(Page-level text extractions)

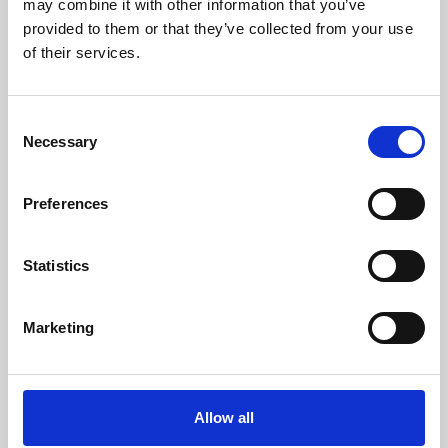
may combine it with other information that you’ve
provided to them or that they’ve collected from your use
of their services.
Consent
Necessary
Selection
Preferences
Learning & Education
Whether for pleasure, professional skills or education,
Statistics
Phoenix's short courses, talks, workshops and
screenings make learning rewarding and fun.
Marketing
Allow all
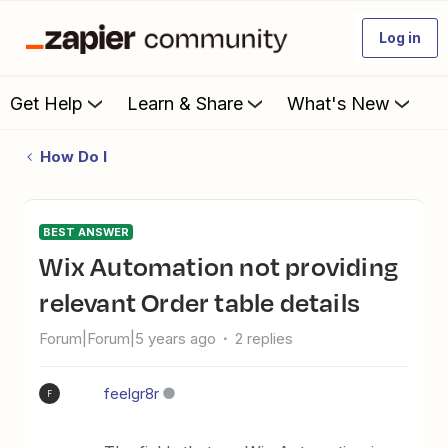
Log in
Get Help
Learn & Share
What's New
How Do I
BEST ANSWER
Wix Automation not providing
relevant Order table details
Forum|Forum|5 years ago
2 replies
feelgr8r
F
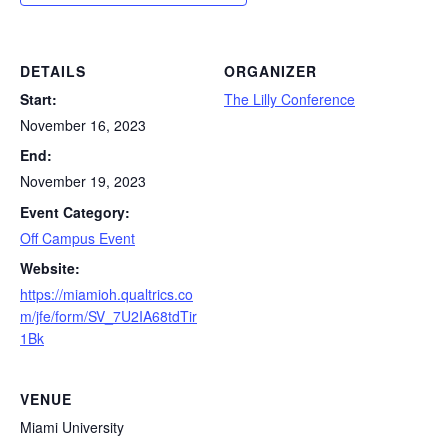
DETAILS
ORGANIZER
Start:
The Lilly Conference
November 16, 2023
End:
November 19, 2023
Event Category:
Off Campus Event
Website:
https://miamioh.qualtrics.co
m/jfe/form/SV_7U2IA68tdTir
1Bk
VENUE
Miami University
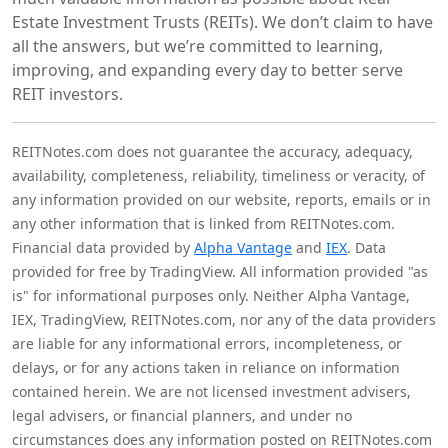
Estate Investment Trusts (REITs). We don’t claim to have
all the answers, but we’re committed to learning,
improving, and expanding every day to better serve
REIT investors.
REITNotes.com does not guarantee the accuracy, adequacy,
availability, completeness, reliability, timeliness or veracity, of
any information provided on our website, reports, emails or in
any other information that is linked from REITNotes.com.
Financial data provided by
Alpha Vantage
and
IEX
. Data
provided for free by TradingView. All information provided "as
is" for informational purposes only. Neither Alpha Vantage,
IEX, TradingView, REITNotes.com, nor any of the data providers
are liable for any informational errors, incompleteness, or
delays, or for any actions taken in reliance on information
contained herein. We are not licensed investment advisers,
legal advisers, or financial planners, and under no
circumstances does any information posted on REITNotes.com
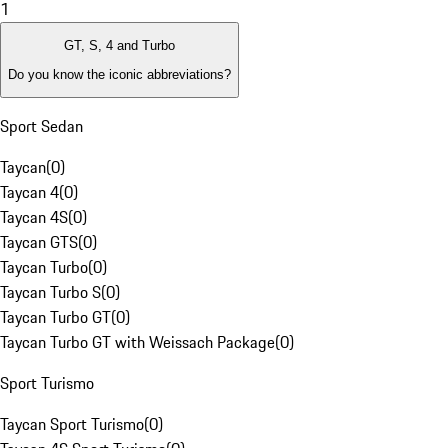
1
GT, S, 4 and Turbo
Do you know the iconic abbreviations?
Sport Sedan
Taycan
(
0
)
Taycan 4
(
0
)
Taycan 4S
(
0
)
Taycan GTS
(
0
)
Taycan Turbo
(
0
)
Taycan Turbo S
(
0
)
Taycan Turbo GT
(
0
)
Taycan Turbo GT with Weissach Package
(
0
)
Sport Turismo
Taycan Sport Turismo
(
0
)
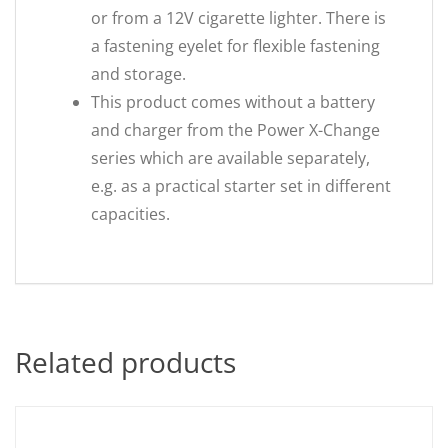
or from a 12V cigarette lighter. There is
a fastening eyelet for flexible fastening
and storage.
This product comes without a battery
and charger from the Power X-Change
series which are available separately,
e.g. as a practical starter set in different
capacities.
Related products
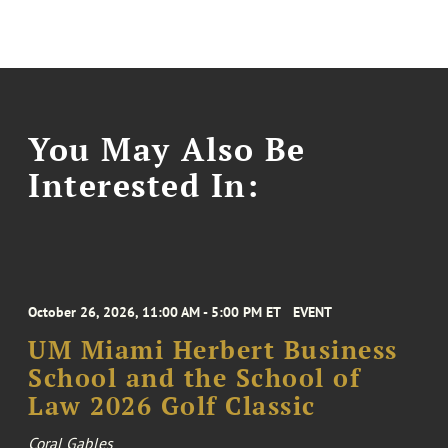
You May Also Be
Interested In:
October 26, 2026, 11:00 AM - 5:00 PM ET
EVENT
UM Miami Herbert Business
School and the School of
Law 2026 Golf Classic
Coral Gables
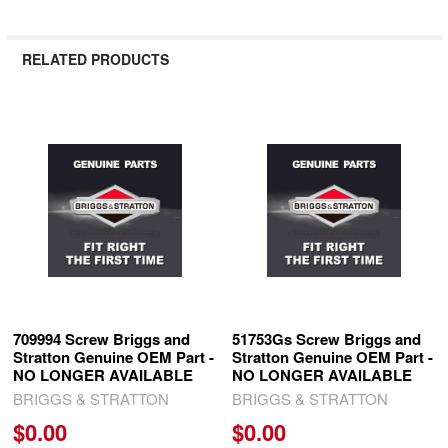
RELATED PRODUCTS
Related
Products
709994 Screw Briggs and
51753Gs Screw Briggs and
Stratton Genuine OEM Part -
Stratton Genuine OEM Part -
NO LONGER AVAILABLE
NO LONGER AVAILABLE
BRIGGS & STRATTON
BRIGGS & STRATTON
$0.00
$0.00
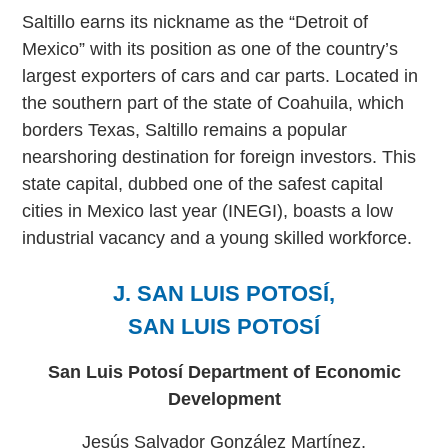
Saltillo earns its nickname as the “Detroit of
Mexico” with its position as one of the country’s
largest exporters of cars and car parts. Located in
the southern part of the state of Coahuila, which
borders Texas, Saltillo remains a popular
nearshoring destination for foreign investors. This
state capital, dubbed one of the safest capital
cities in Mexico last year (INEGI), boasts a low
industrial vacancy and a young skilled workforce.
J. SAN LUIS POTOSÍ,
SAN LUIS POTOSÍ
San Luis Potosí Department of Economic
Development
Jesús Salvador González Martínez,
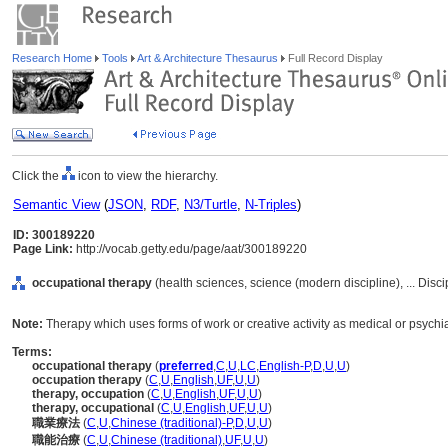
Research Home
Tools
Art & Architecture Thesaurus
Full Record Display
Click the
icon to view the hierarchy.
Semantic View
(
JSON
,
RDF
,
N3/Turtle
,
N-Triples
)
ID: 300189220
Page Link:
http://vocab.getty.edu/page/aat/300189220
occupational therapy
(health sciences, science (modern discipline), ... Disc
Note:
Therapy which uses forms of work or creative activity as medical or psychia
Terms:
occupational therapy
(
preferred
,
C
,
U
,
LC
,
English-P
,
D
,
U
,
U
)
occupation therapy
(
C
,
U
,
English
,
UF
,
U
,
U
)
therapy, occupation
(
C
,
U
,
English
,
UF
,
U
,
U
)
therapy, occupational
(
C
,
U
,
English
,
UF
,
U
,
U
)
職業療法
(
C
,
U
,
Chinese (traditional)-P
,
D
,
U
,
U
)
職能治療
(
C
,
U
,
Chinese (traditional)
,
UF
,
U
,
U
)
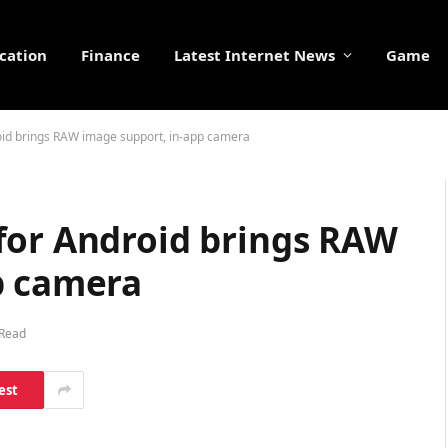
cation
Finance
Latest Internet News
Game
oid brings RAW image support, in-app camera
for Android brings RAW
p camera
 Read
est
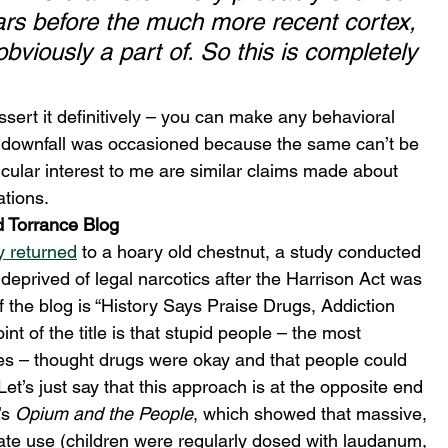
ars before the much more recent cortex, 
bviously a part of. So this is completely 
sert it definitively – you can make any behavioral 
s downfall was occasioned because the same can’t be 
cular interest to me are similar claims made about 
tions. 
d Torrance Blog
y returned
 to a hoary old chestnut, a study conducted 
deprived of legal narcotics after the Harrison Act was 
f the blog is “History Says Praise Drugs, Addiction 
nt of the title is that stupid people – the most 
es – thought drugs were okay and that people could 
Let’s just say that this approach is at the opposite end 
s 
Opium and the People
, which showed that massive, 
ate use (children were regularly dosed with laudanum, 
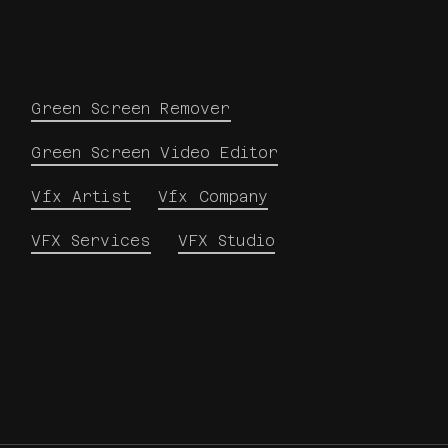
Green Screen Remover
Green Screen Video Editor
Vfx Artist
Vfx Company
VFX Services
VFX Studio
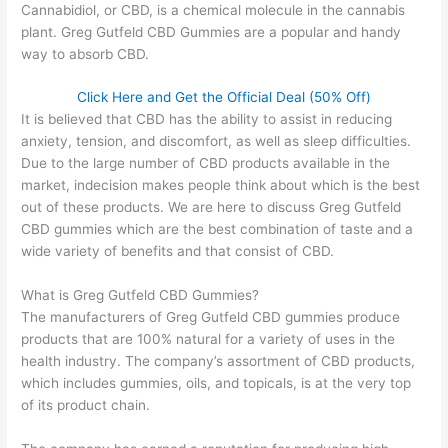
Cannabidiol, or CBD, is a chemical molecule in the cannabis
plant. Greg Gutfeld CBD Gummies are a popular and handy
way to absorb CBD.
Click Here and Get the Official Deal (50% Off)
It is believed that CBD has the ability to assist in reducing
anxiety, tension, and discomfort, as well as sleep difficulties.
Due to the large number of CBD products available in the
market, indecision makes people think about which is the best
out of these products. We are here to discuss Greg Gutfeld
CBD gummies which are the best combination of taste and a
wide variety of benefits and that consist of CBD.
What is Greg Gutfeld CBD Gummies?
The manufacturers of Greg Gutfeld CBD gummies produce
products that are 100% natural for a variety of uses in the
health industry. The company’s assortment of CBD products,
which includes gummies, oils, and topicals, is at the very top
of its product chain.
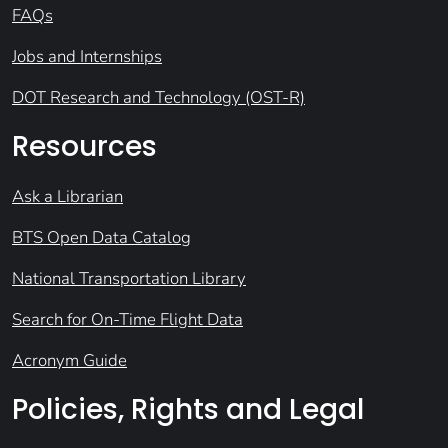
FAQs
Jobs and Internships
DOT Research and Technology (OST-R)
Resources
Ask a Librarian
BTS Open Data Catalog
National Transportation Library
Search for On-Time Flight Data
Acronym Guide
Policies, Rights and Legal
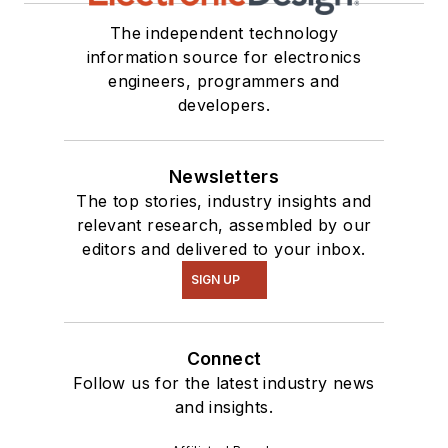
The independent technology
information source for electronics
engineers, programmers and
developers.
Newsletters
The top stories, industry insights and
relevant research, assembled by our
editors and delivered to your inbox.
SIGN UP
Connect
Follow us for the latest industry news
and insights.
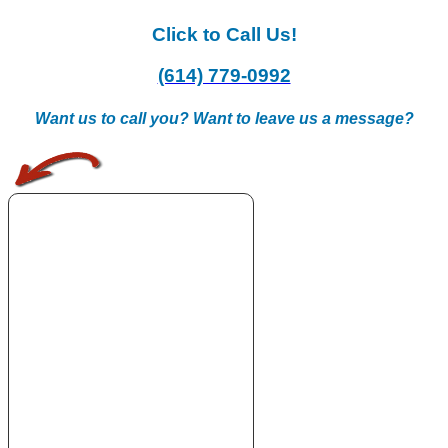
Click to Call Us!
(614) 779-0992
Want us to call you? Want to leave us a message?
.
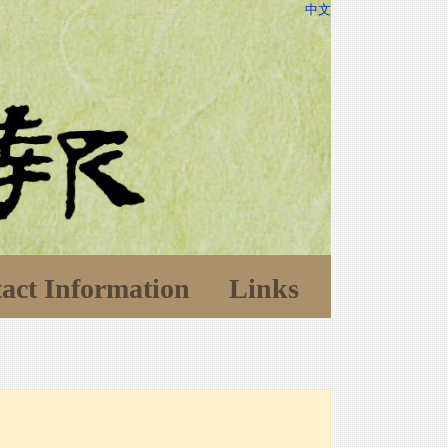
中文
act Information
Links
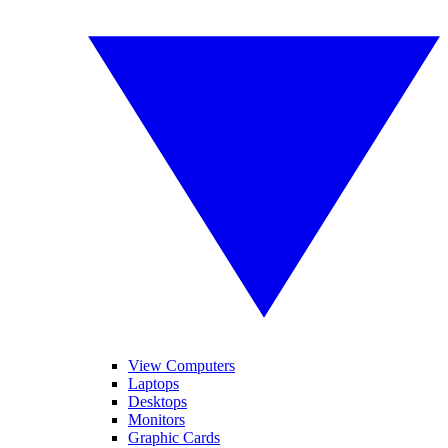
View Computers
Laptops
Desktops
Monitors
Graphic Cards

- [WORK REQUIRED]: Give the records back exactly, with no pictures.

- [RESPONSE TO THIS EXERCISE]:
may combine it with other information that you’ve
provided to them or that they’ve collected from your use
of their services.
Consent
Necessary
Selection
Preferences
Learning & Education
Whether for pleasure, professional skills or education,
Statistics
Phoenix's short courses, talks, workshops and
screenings make learning rewarding and fun.
Marketing
Allow all
Log in
Get Help
Learn & Share
What's New
How Do I
BEST ANSWER
Wix Automation not providing
relevant Order table details
Forum|Forum|5 years ago
2 replies
feelgr8r
F
DETAILS
ORGANIZER
Start:
The Lilly Conference
November 16, 2023
End:
November 19, 2023
Event Category:
Off Campus Event
Website:
https://miamioh.qualtrics.co
m/jfe/form/SV_7U2IA68tdTir
1Bk
VENUE
Miami University
Estate Investment Trusts (REITs). We don’t claim to have
all the answers, but we’re committed to learning,
improving, and expanding every day to better serve
REIT investors.
REITNotes.com does not guarantee the accuracy, adequacy,
availability, completeness, reliability, timeliness or veracity, of
any information provided on our website, reports, emails or in
any other information that is linked from REITNotes.com.
Financial data provided by
Alpha Vantage
and
IEX
. Data
provided for free by TradingView. All information provided "as
is" for informational purposes only. Neither Alpha Vantage,
IEX, TradingView, REITNotes.com, nor any of the data providers
are liable for any informational errors, incompleteness, or
delays, or for any actions taken in reliance on information
contained herein. We are not licensed investment advisers,
legal advisers, or financial planners, and under no
circumstances does any information posted on REITNotes.com
1
GT, S, 4 and Turbo
Do you know the iconic abbreviations?
Sport Sedan
Taycan
(
0
)
Taycan 4
(
0
)
Taycan 4S
(
0
)
Taycan GTS
(
0
)
Taycan Turbo
(
0
)
Taycan Turbo S
(
0
)
Taycan Turbo GT
(
0
)
Taycan Turbo GT with Weissach Package
(
0
)
Sport Turismo
Taycan Sport Turismo
(
0
)
or from a 12V cigarette lighter. There is
a fastening eyelet for flexible fastening
and storage.
This product comes without a battery
and charger from the Power X-Change
series which are available separately,
e.g. as a practical starter set in different
capacities.
Related products
You May Also Be
Interested In:
October 26, 2026, 11:00 AM - 5:00 PM ET
EVENT
UM Miami Herbert Business
School and the School of
Law 2026 Golf Classic
Coral Gables
RELATED PRODUCTS
Related
Products
709994 Screw Briggs and
51753Gs Screw Briggs and
Stratton Genuine OEM Part -
Stratton Genuine OEM Part -
NO LONGER AVAILABLE
NO LONGER AVAILABLE
BRIGGS & STRATTON
BRIGGS & STRATTON
$0.00
$0.00
Saltillo earns its nickname as the “Detroit of
Mexico” with its position as one of the country’s
largest exporters of cars and car parts. Located in
the southern part of the state of Coahuila, which
borders Texas, Saltillo remains a popular
nearshoring destination for foreign investors. This
state capital, dubbed one of the safest capital
cities in Mexico last year (INEGI), boasts a low
industrial vacancy and a young skilled workforce.
J. SAN LUIS POTOSÍ,
SAN LUIS POTOSÍ
San Luis Potosí Department of Economic
Development
Jesús Salvador González Martínez,
Research Home
Tools
Art & Architecture Thesaurus
Full Record Display
Click the
icon to view the hierarchy.
Semantic View
(
JSON
,
RDF
,
N3/Turtle
,
N-Triples
)
ID: 300189220
Page Link:
http://vocab.getty.edu/page/aat/300189220
occupational therapy
(health sciences, science (modern discipline), ... Disc
Note:
Therapy which uses forms of work or creative activity as medical or psychia
Terms:
occupational therapy
(
preferred
,
C
,
U
,
LC
,
English-P
,
D
,
U
,
U
)
occupation therapy
(
C
,
U
,
English
,
UF
,
U
,
U
)
therapy, occupation
(
C
,
U
,
English
,
UF
,
U
,
U
)
therapy, occupational
(
C
,
U
,
English
,
UF
,
U
,
U
)
職業療法
(
C
,
U
,
Chinese (traditional)-P
,
D
,
U
,
U
)
職能治療
(
C
,
U
,
Chinese (traditional)
,
UF
,
U
,
U
)
cation
Finance
Latest Internet News
Game
oid brings RAW image support, in-app camera
for Android brings RAW
p camera
 Read
est
ars before the much more recent cortex, 
bviously a part of. So this is completely 
sert it definitively – you can make any behavioral 
s downfall was occasioned because the same can’t be 
cular interest to me are similar claims made about 
tions. 
d Torrance Blog
y returned
 to a hoary old chestnut, a study conducted 
deprived of legal narcotics after the Harrison Act was 
f the blog is “History Says Praise Drugs, Addiction 
nt of the title is that stupid people – the most 
es – thought drugs were okay and that people could 
Let’s just say that this approach is at the opposite end 
s 
Opium and the People
, which showed that massive, 
ate use (children were regularly dosed with laudanum, 
Green Screen Remover
Green Screen Video Editor
Vfx Artist
Vfx Company
VFX Services
VFX Studio
Cannabidiol, or CBD, is a chemical molecule in the cannabis
plant. Greg Gutfeld CBD Gummies are a popular and handy
way to absorb CBD.
Click Here and Get the Official Deal (50% Off)
It is believed that CBD has the ability to assist in reducing
anxiety, tension, and discomfort, as well as sleep difficulties.
Due to the large number of CBD products available in the
market, indecision makes people think about which is the best
out of these products. We are here to discuss Greg Gutfeld
CBD gummies which are the best combination of taste and a
wide variety of benefits and that consist of CBD.
What is Greg Gutfeld CBD Gummies?
The manufacturers of Greg Gutfeld CBD gummies produce
products that are 100% natural for a variety of uses in the
health industry. The company’s assortment of CBD products,
which includes gummies, oils, and topicals, is at the very top
of its product chain.
FAQs
Jobs and Internships
DOT Research and Technology (OST-R)
Resources
Ask a Librarian
BTS Open Data Catalog
National Transportation Library
Search for On-Time Flight Data
Acronym Guide
Policies, Rights and Legal
The independent technology
information source for electronics
engineers, programmers and
developers.
Newsletters
The top stories, industry insights and
relevant research, assembled by our
editors and delivered to your inbox.
SIGN UP
Connect
Follow us for the latest industry news
and insights.
Click to Call Us!
(614) 779-0992
Want us to call you? Want to leave us a message?
.
中文
act Information
Links
View Computers
Laptops
Desktops
Monitors
Graphic Cards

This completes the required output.